Today was probably the day of this year's heritage days I was looking forward to the most. Our presenter today was Dan Conlin, Curator of Marine Heritage for the Maritime Museum of the Atlantic, and the author of the recently released Pirates of the Atlantic: Robbery Murder and Mayhem off the Canadian East Coast. Now, anyone who has been reading this blog for a while will know that I am smitten with tales of the age of sail in Nova Scotia. I find tales of piracy particularly interesting since they usually run a fine line between fact and folklore. Much of the folklore was even created by the pirates themselves in an attempt to fearsome to potential prey. It was much easier on the pirate crew if they could convince a ship to surrender based on reputation rather than actual bloodshed.

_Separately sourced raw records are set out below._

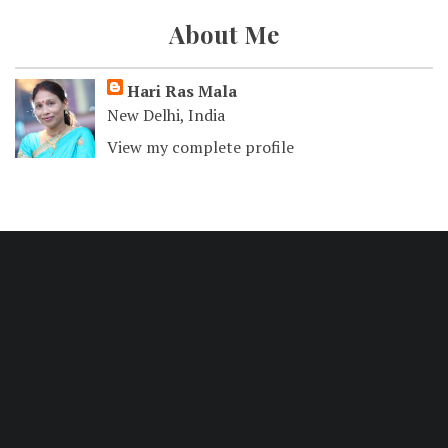
About Me
Hari Ras Mala
New Delhi, India
View my complete profile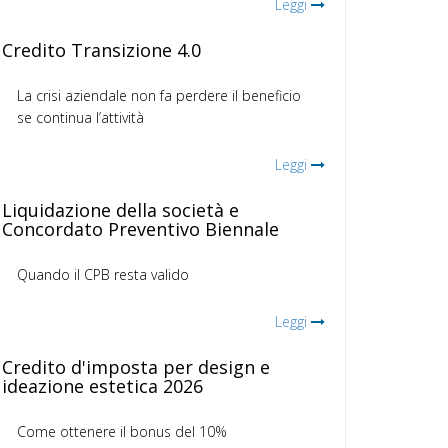
Leggi
Credito Transizione 4.0
La crisi aziendale non fa perdere il beneficio
se continua l’attività
Leggi
Liquidazione della società e
Concordato Preventivo Biennale
Quando il CPB resta valido
Leggi
Credito d'imposta per design e
ideazione estetica 2026
Come ottenere il bonus del 10%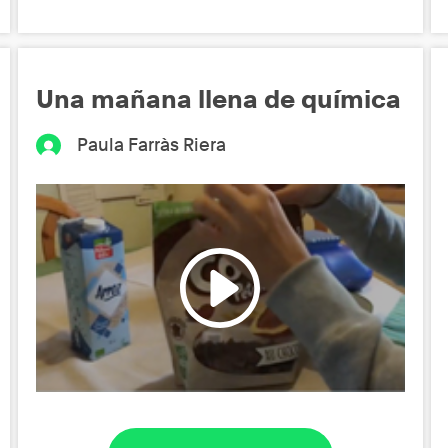
Una mañana llena de química
Paula Farràs Riera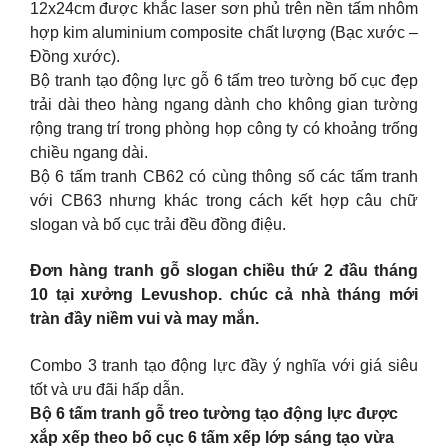
12x24cm được khắc laser sơn phủ trên nền tấm nhôm
hợp kim aluminium composite chất lượng (Bạc xước –
Đồng xước).
Bộ tranh tạo động lực gỗ 6 tấm treo tường bố cục đẹp
trải dài theo hàng ngang dành cho không gian tường
rộng trang trí trong phòng họp công ty có khoảng trống
chiều ngang dài.
Bộ 6 tấm tranh CB62 có cùng thông số các tấm tranh
với CB63 nhưng khác trong cách kết hợp câu chữ
slogan và bố cục trải đều đồng điệu.
Đơn hàng tranh gỗ slogan chiều thứ 2 đầu tháng
10 tại xưởng Levushop. chúc cả nhà tháng mới
tràn đầy niềm vui và may mắn.
Combo 3 tranh tạo động lực đầy ý nghĩa với giá siêu
tốt và ưu đãi hấp dẫn.
Bộ 6 tấm tranh gỗ treo tường tạo động lực được
xắp xếp theo bố cục 6 tấm xếp lớp sáng tạo vừa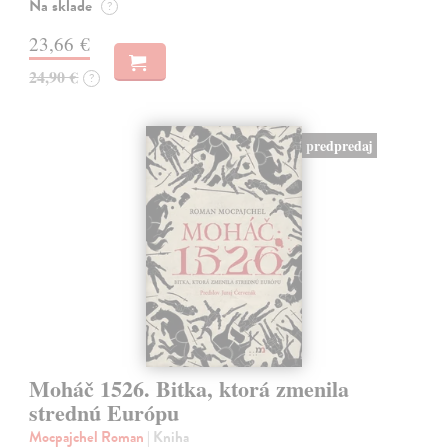
Na sklade
?
23,66 €
24,90 €
?
predpredaj
Moháč 1526. Bitka, ktorá zmenila
strednú Európu
Mocpajchel Roman
| Kniha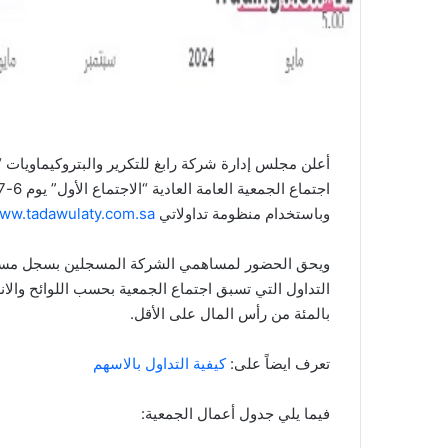
أعلن مجلس إدارة شركة رابغ للتكرير والبتروكيماويات
وباستخدام منظومة تداولاتي
www.tadawulaty.com.sa
ويحق الحضور لمساهمي الشركة المسجلين بسجل مساهمي 
بالمئة من رأس المال على الأقل.
تعرف ايضاً على:
كيفية التداول بالاسهم
فيما يلي جدول أعمال الجمعية: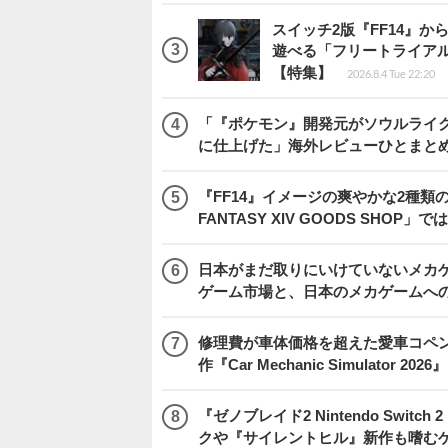
スイッチ2版『FF14』
遊べる「フリートライア
【特集】
2026.8.4 Tue 22:20
「『ポケモン』開発元がソウルライク
に仕上げた」海外レビューひとまとめ『Beast
『FF14』イメージの爽やかな2種類
FANTASY XIV GOODS SHO
日本がまだ取りにいけていないメカゲー
ゲーム市場と、日本のメカゲームへ
修理費が車体価格を超えた愛車コペ
作『Car Mechanic Simulator 202
『ゼノブレイド2 Nintendo Swit
クや『サイレントヒル』新作も嗜むゲ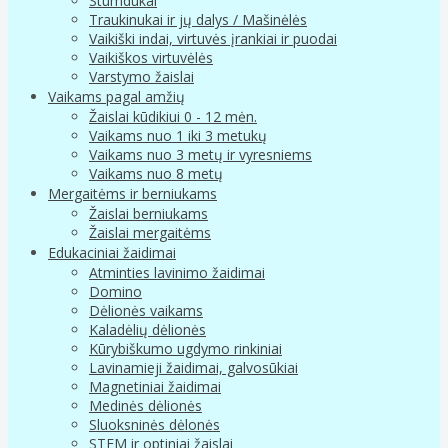
Stumdukai
Traukinukai ir jų dalys / Mašinėlės
Vaikiški indai, virtuvės įrankiai ir puodai
Vaikiškos virtuvėlės
Varstymo žaislai
Vaikams pagal amžių
Žaislai kūdikiui 0 - 12 mėn.
Vaikams nuo 1 iki 3 metukų
Vaikams nuo 3 metų ir vyresniems
Vaikams nuo 8 metų
Mergaitėms ir berniukams
Žaislai berniukams
Žaislai mergaitėms
Edukaciniai žaidimai
Atminties lavinimo žaidimai
Domino
Dėlionės vaikams
Kaladėlių dėlionės
Kūrybiškumo ugdymo rinkiniai
Lavinamieji žaidimai, galvosūkiai
Magnetiniai žaidimai
Medinės dėlionės
Sluoksninės dėlonės
STEM ir optiniai žaislai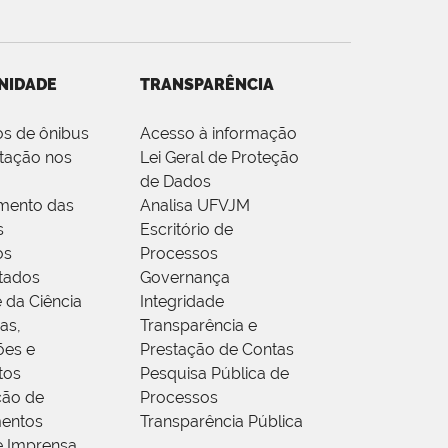
NIDADE
TRANSPARÊNCIA
os de ônibus
Acesso à informação
tação nos
Lei Geral de Proteção
de Dados
mento das
Analisa UFVJM
s
Escritório de
os
Processos
tados
Governança
 da Ciência
Integridade
as,
Transparência e
ões e
Prestação de Contas
tos
Pesquisa Pública de
ção de
Processos
entos
Transparência Pública
e Imprensa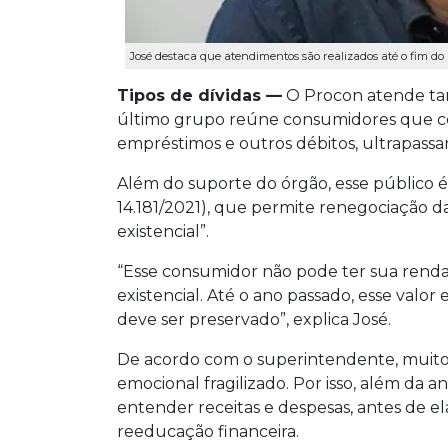
José destaca que atendimentos são realizados até o fim do
Tipos de dívidas —
O Procon atende tan
último grupo reúne consumidores que c
empréstimos e outros débitos, ultrapass
Além do suporte do órgão, esse público 
14.181/2021), que permite renegociação 
existencial”.
“Esse consumidor não pode ter sua rend
existencial. Até o ano passado, esse valor
deve ser preservado”, explica José.
De acordo com o superintendente, muit
emocional fragilizado. Por isso, além da an
entender receitas e despesas, antes de 
reeducação financeira.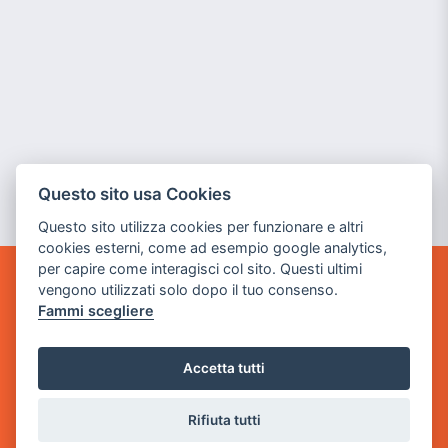
Questo sito usa Cookies
Questo sito utilizza cookies per funzionare e altri
cookies esterni, come ad esempio google analytics,
per capire come interagisci col sito. Questi ultimi
vengono utilizzati solo dopo il tuo consenso.
GAME WARP
Fammi scegliere
BY POWER GAME SRL
Sede Legale
Accetta tutti
via Villaggio dei Platani, 3
- 25014 Castenedolo, Brescia
Rifiuta tutti
Sede Operativa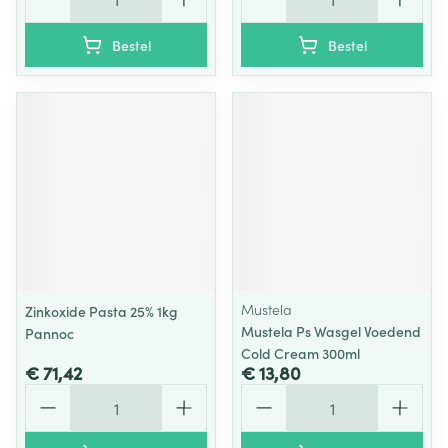
Bestel
Bestel
Mustela
Zinkoxide Pasta 25% 1kg
Mustela Ps Wasgel Voedend
Pannoc
Cold Cream 300ml
€ 71,42
€ 13,80
Aantal
Aantal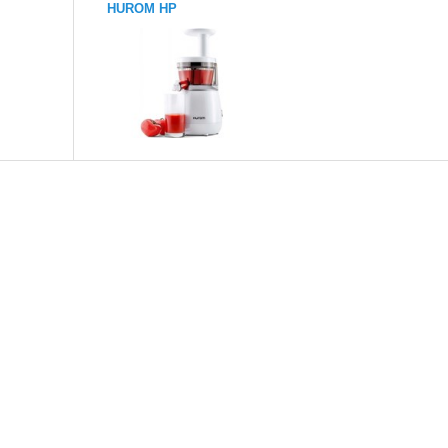
HUROM HP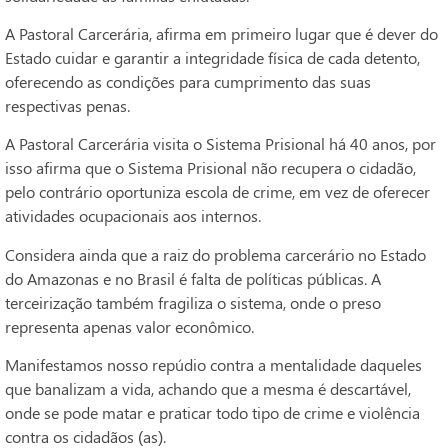
A Pastoral Carcerária, afirma em primeiro lugar que é dever do
Estado cuidar e garantir a integridade física de cada detento,
oferecendo as condições para cumprimento das suas
respectivas penas.
A Pastoral Carcerária visita o Sistema Prisional há 40 anos, por
isso afirma que o Sistema Prisional não recupera o cidadão,
pelo contrário oportuniza escola de crime, em vez de oferecer
atividades ocupacionais aos internos.
Considera ainda que a raiz do problema carcerário no Estado
do Amazonas e no Brasil é falta de políticas públicas. A
terceirização também fragiliza o sistema, onde o preso
representa apenas valor econômico.
Manifestamos nosso repúdio contra a mentalidade daqueles
que banalizam a vida, achando que a mesma é descartável,
onde se pode matar e praticar todo tipo de crime e violência
contra os cidadãos (as).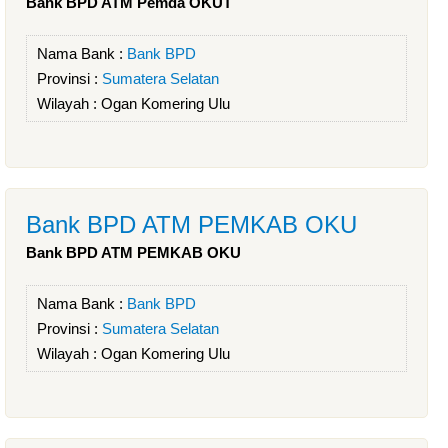
Bank BPD ATM Pemda OKUT
Nama Bank :
Bank BPD
Provinsi :
Sumatera Selatan
Wilayah :
Ogan Komering Ulu
Bank BPD ATM PEMKAB OKU
Bank BPD ATM PEMKAB OKU
Nama Bank :
Bank BPD
Provinsi :
Sumatera Selatan
Wilayah :
Ogan Komering Ulu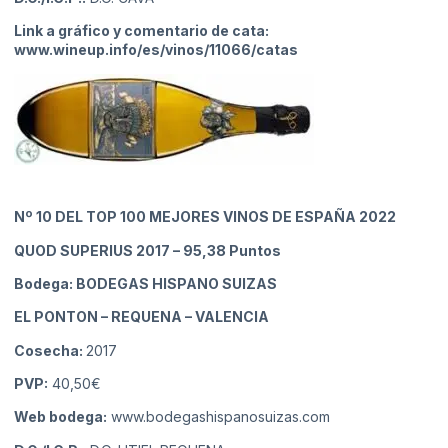
Link a gráfico y comentario de cata:
www.wineup.info/es/vinos/11066/catas
Nº 10
DEL TOP 100 MEJORES VINOS DE ESPAÑA 2022
QUOD SUPERIUS 2017
– 95,38 Puntos
Bodega: BODEGAS HISPANO SUIZAS
EL PONTON – REQUENA
– VALENCIA
Cosecha:
2017
PVP:
40,50€
Web bodega:
www.bodegashispanosuizas.com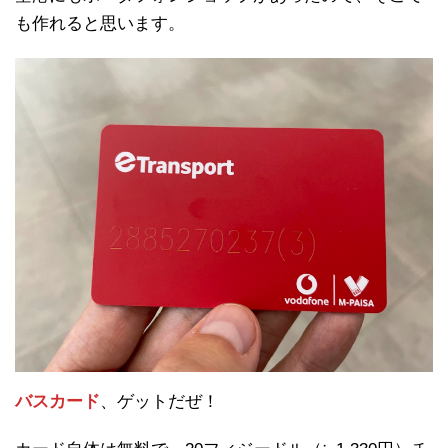
も作れると思います。
バスカード
、ゲットだぜ！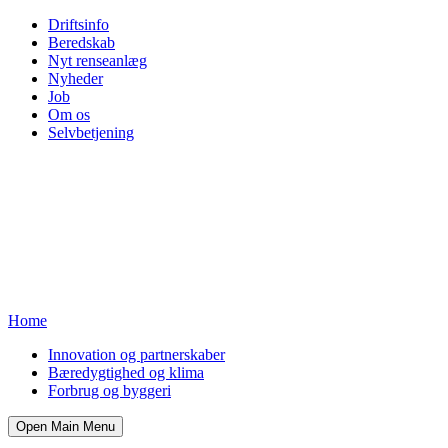
Driftsinfo
Beredskab
Nyt renseanlæg
Nyheder
Job
Om os
Selvbetjening
Home
Innovation og partnerskaber
Bæredygtighed og klima
Forbrug og byggeri
Open Main Menu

Using his cutlass as a crude pointer, we were given a background the general roots of piracy. From here we moved to stories of specific pirates and their time in Nova Scotia waters. I am sure that the crowd favorite was the story of a female pirate who came to Annapolis Royal. We were even able to examine some of the colourful history of Oak Island and its potential as a location for pirate loot.
I would like to thank our young pirates who came dressed in costume for this presentation. They added a great deal of colour to our proceedings. Perhaps the greatest testament to Dan is that he had five five year olds in the front row and, with the exception of some minor wiggling, we did not hear a peep out of them.